JF: With universities being virtual for the majority of 2020, how did you adapt your role/business? Did you learn anything new that you’re taking with you into 2021?
LT: Such a great question - 2020 taught me so much about the need to be adaptable and creative. Essentially, I completely shifted all of my programming earlier to help students stay engaged in the school and start to form connections. Additionally, I sent more personalized notes to follow-up with students to replicate the quick check-ins that used to occur within the building. I am going to continue to offer programs earlier for incoming students, but, more importantly, stay focused on personal connections and outreach. I clearly saw the need and significance of connecting in 2020 and will continue those practices in a strategic way moving forward.

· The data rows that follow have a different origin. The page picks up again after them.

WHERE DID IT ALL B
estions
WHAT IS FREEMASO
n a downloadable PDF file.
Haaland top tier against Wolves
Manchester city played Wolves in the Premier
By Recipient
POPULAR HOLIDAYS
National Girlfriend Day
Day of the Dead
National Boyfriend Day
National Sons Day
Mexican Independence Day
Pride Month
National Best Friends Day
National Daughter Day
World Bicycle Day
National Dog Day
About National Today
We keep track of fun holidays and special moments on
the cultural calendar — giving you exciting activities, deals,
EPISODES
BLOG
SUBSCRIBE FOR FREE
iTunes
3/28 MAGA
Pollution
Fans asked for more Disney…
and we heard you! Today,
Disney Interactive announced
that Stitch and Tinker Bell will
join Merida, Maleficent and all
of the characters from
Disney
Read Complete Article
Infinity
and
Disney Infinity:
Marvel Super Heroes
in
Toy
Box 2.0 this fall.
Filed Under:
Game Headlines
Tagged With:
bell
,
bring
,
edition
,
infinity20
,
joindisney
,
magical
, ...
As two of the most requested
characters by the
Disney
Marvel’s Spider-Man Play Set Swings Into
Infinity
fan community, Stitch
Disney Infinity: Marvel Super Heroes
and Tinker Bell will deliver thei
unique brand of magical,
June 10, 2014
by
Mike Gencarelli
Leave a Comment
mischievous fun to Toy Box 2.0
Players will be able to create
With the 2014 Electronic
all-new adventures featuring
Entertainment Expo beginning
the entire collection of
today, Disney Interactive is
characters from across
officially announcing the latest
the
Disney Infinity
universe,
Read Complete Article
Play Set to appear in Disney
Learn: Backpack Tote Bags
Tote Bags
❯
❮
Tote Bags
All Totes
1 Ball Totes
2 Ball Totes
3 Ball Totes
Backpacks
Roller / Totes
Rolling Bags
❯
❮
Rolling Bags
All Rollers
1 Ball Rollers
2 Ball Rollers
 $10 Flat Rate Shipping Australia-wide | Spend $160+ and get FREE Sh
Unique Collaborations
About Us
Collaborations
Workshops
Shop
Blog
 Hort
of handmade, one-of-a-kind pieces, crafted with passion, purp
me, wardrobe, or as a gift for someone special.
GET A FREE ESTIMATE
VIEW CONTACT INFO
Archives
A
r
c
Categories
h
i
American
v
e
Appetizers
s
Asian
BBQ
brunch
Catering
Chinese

"I clearly saw the need and significance of connecting in 2020 and will continue those practices in a strategic way moving forward."
JF: At Fink Development, we’re big believers in the power of connection and community. Who are you most hoping to connect with in 2021?
LT: Based on the craziness of 2020, my goals for 2021 focus on reconnecting - with colleagues, friends, and family, and volunteers from my church and community organizations. In terms of new connections, I am hoping to connect with more individuals focused on addressing diversity and inclusion issues within our country to learn ways to incorporate these ideals into all aspects of life.
Contributor Bio: Lisa Thomson is the Program Director, Weekend Executive MBA and Master of Management Career Services for Duke University’s Fuqua School of Business. In this role, she manages the comprehensive career coaching and programming experience for over 500 students annually. With over seven years in higher education, Lisa has expertise in program design and implementation, creating innovative training solutions, and leading teams.
As a career coach in the Fink Development Coaching Network, Lisa specializes in helping individuals discover and realize their potential, regardless of their industries, life stage, or background. Lisa is passionate about helping professionals articulate their next step to finding their purpose.